Condor Road leaves Shamrock Road at Bodden Town Primary School, intersecting Anton Bodden Drive several hundred yards to the north. The drive makes a long loop, running parallel to the main Bodden Town Road, returning to Shamrock Road at the Bodden Town Police Station.
“I would hazard a guess,“ Mr Anderson said, “that 20 families live along” the two-lane blacktop drive. “It’s the fastest growing area in Bodden Town,” itself the fastest-growing district in Grand Cayman.
“That’s at least 100 people,” he said, and the sole link to such inland residential communities as Belford Estates, Ena Close, Griffiin Manor, Franklin Court, Lustrous Court, Hawksbill Close and developments dotted along Lookout Close and Verniece Bodden Drive.
“The question of the moment, of course, is why Mr Scotland suggested Anton Bodden Drive,” Mr Anderson said, ”and it is probably to put a good face on the bad publicity they have been getting.”
Another spokesman, while conceding that the alternate route “is certainly wider and less populated than the main road, ” said “the heavy traffic, according to Dart and Mr Scotland, will be diverted along a road with a public school at its beginning.
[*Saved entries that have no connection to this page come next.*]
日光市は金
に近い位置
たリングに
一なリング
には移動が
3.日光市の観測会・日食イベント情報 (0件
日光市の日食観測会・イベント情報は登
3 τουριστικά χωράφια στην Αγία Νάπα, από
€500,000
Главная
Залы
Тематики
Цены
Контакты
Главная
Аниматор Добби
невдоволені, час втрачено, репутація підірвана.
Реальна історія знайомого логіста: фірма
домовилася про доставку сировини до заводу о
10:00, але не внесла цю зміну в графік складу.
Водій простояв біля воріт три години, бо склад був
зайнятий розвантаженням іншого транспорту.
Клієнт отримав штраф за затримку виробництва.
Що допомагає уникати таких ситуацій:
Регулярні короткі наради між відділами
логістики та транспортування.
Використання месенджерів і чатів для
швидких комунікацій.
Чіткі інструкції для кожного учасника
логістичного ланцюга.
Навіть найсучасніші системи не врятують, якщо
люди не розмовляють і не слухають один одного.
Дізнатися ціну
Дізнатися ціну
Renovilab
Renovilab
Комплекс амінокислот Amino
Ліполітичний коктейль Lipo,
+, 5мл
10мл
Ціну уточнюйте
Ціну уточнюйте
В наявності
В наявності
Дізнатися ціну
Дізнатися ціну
Are they not concerned with the safety of the young children?
“The coalition wonders if government has now given the road to Dart, as well? Does Dart now have a free rein to do as it likes with our public roads?” Alain Beiner asked, alluding to the Dart realty-mandated closure of 2,500 feet of West Bay Road for company redevelopment of the old Marriott Courtyard Hotel.
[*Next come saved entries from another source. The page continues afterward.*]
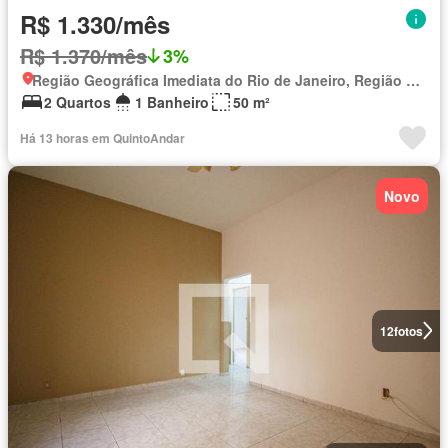
R$ 1.330/mês
R$ 1.370/mês
3%
Região Geográfica Imediata do Rio de Janeiro, Região Metropolitana do Rio de Janeiro
2 Quartos
1 Banheiro
50 m²
Há 13 horas em QuintoAndar
Novo
12
fotos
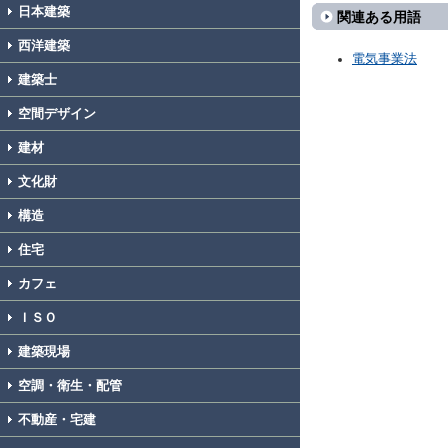
日本建築
関連ある用語
西洋建築
電気事業法
建築士
空間デザイン
建材
文化財
構造
住宅
カフェ
ＩＳＯ
建築現場
空調・衛生・配管
不動産・宅建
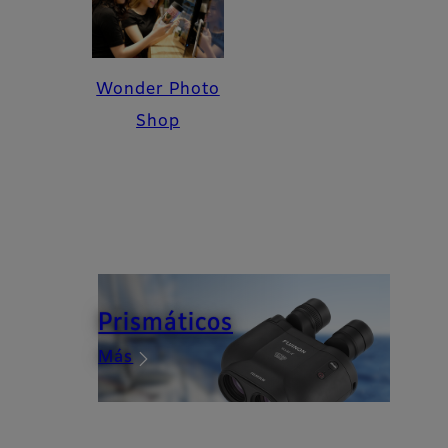
Wonder Photo
Shop
Prismáticos
Más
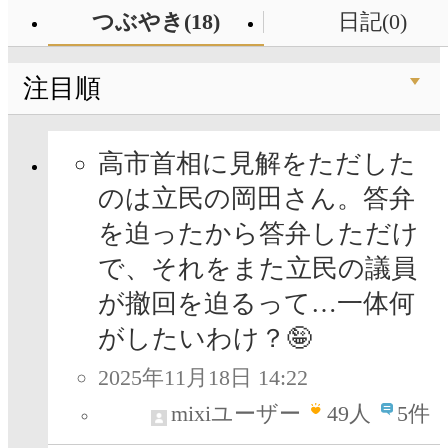
つぶやき(18)
日記(0)
注目順
高市首相に見解をただした
のは立民の岡田さん。答弁
を迫ったから答弁しただけ
で、それをまた立民の議員
が撤回を迫るって…一体何
がしたいわけ？🤪
2025年11月18日 14:22
mixiユーザー
49
人
5件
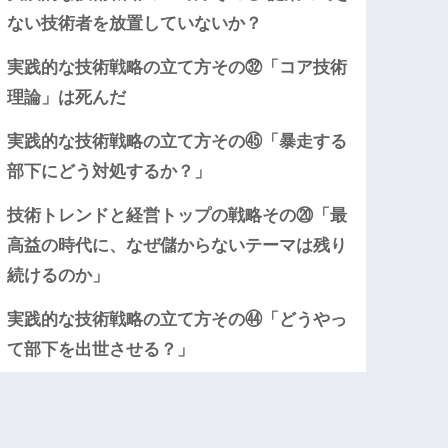
ない技術者を放置していないか？
実践的な技術戦略の立て方その㉜「コア技術
理論」は死んだ
実践的な技術戦略の立て方その㊺「暴走する
部下にどう対処するか？」
技術トレンドと経営トップの戦略その⑳「最
高益の時代に、なぜ儲からないテーマは残り
続けるのか」
実践的な技術戦略の立て方その㊹「どうやっ
て部下を出世させる？」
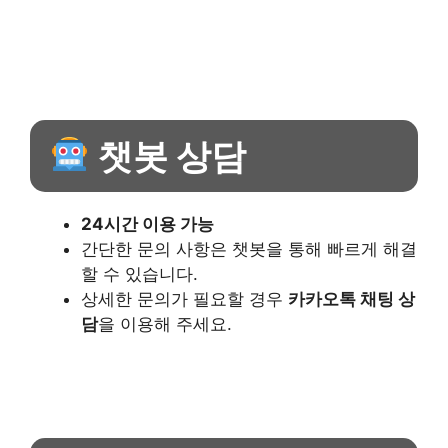
챗봇 상담
24시간 이용 가능
간단한 문의 사항은 챗봇을 통해 빠르게 해결
할 수 있습니다.
상세한 문의가 필요할 경우
카카오톡 채팅 상
담
을 이용해 주세요.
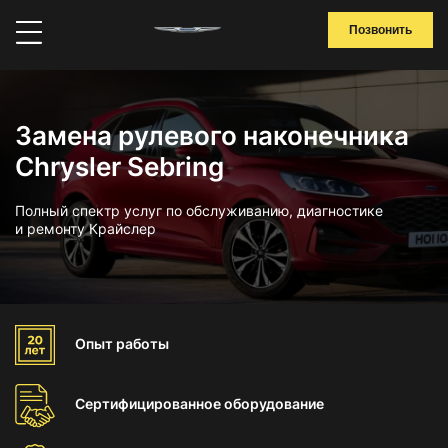
Позвонить
Замена рулевого наконечника
Chrysler Sebring
Полный спектр услуг по обслуживанию, диагностике
и ремонту Крайслер
Опыт
работы
Сертифицированное
оборудование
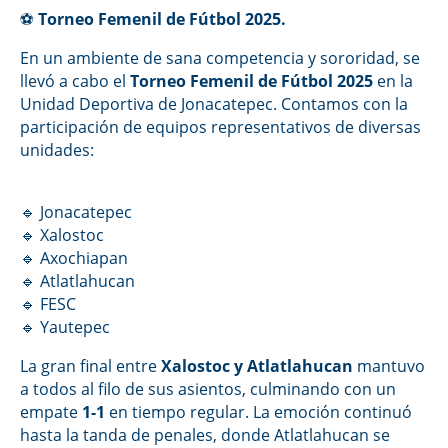
⚽
Torneo Femenil de Fútbol 2025.
En un ambiente de sana competencia y sororidad, se
llevó a cabo el
Torneo Femenil de Fútbol 2025
en la
Unidad Deportiva de Jonacatepec. Contamos con la
participación de equipos representativos de diversas
unidades:
🔹 Jonacatepec
🔹 Xalostoc
🔹 Axochiapan
🔹 Atlatlahucan
🔹 FESC
🔹 Yautepec
La gran final entre
Xalostoc y Atlatlahucan
mantuvo
a todos al filo de sus asientos, culminando con un
empate
1-1
en tiempo regular. La emoción continuó
hasta la tanda de penales, donde Atlatlahucan se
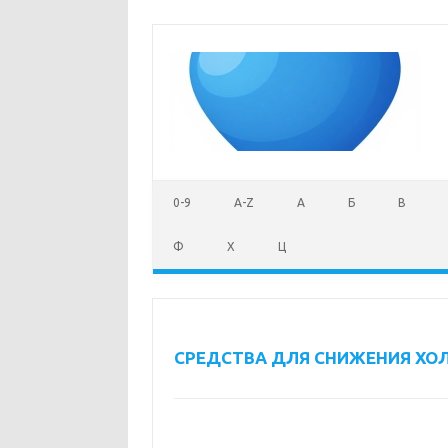
Skip to content
0-9
A-Z
А
Б
В
Ф
Х
Ц
СРЕДСТВА ДЛЯ СНИЖЕНИЯ ХО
The hotel is one phase of a series of infrastructure investments by the Dart Realty-Government ForCayman Alliance, which has also proposed to close and “remediate” the George Town Landfill, moving it to a purpose-built “Eco Park” on 110 acres near Bodden Town’s Midland Acres.
The 75-member Coalition to Keep Bodden Town Dump Free an association of district residents and business owners, formed in late October, responding to the plans.
“In addition to the questions we’ve addressed to Mr. Scotland,” Mr Beiner said, “we’d also like to know if the residents along/near Anton Bodden Drive have been consulted? Will the present speed bumps be removed? Will all traffic except for local traffic (i.e. with a destination in the village of Bodden Town) be diverted along Anton Bodden Drive, and exactly how will drivers be ‘encouraged’ to use this route?”
He also asked if public consultation would address changing Midland Acres agricultural-residential zoning to accommodate the “Eco Park” and if government or Dart would conduct an environmental Impact assessment on the area.
“Who decided on Bodden Town for the site of a relocated dump?” Mr Beiner asked.
“The statements by Dart and by Mr. Scotland in no way allay the concerns and fears of Bodden Town residents,” he said.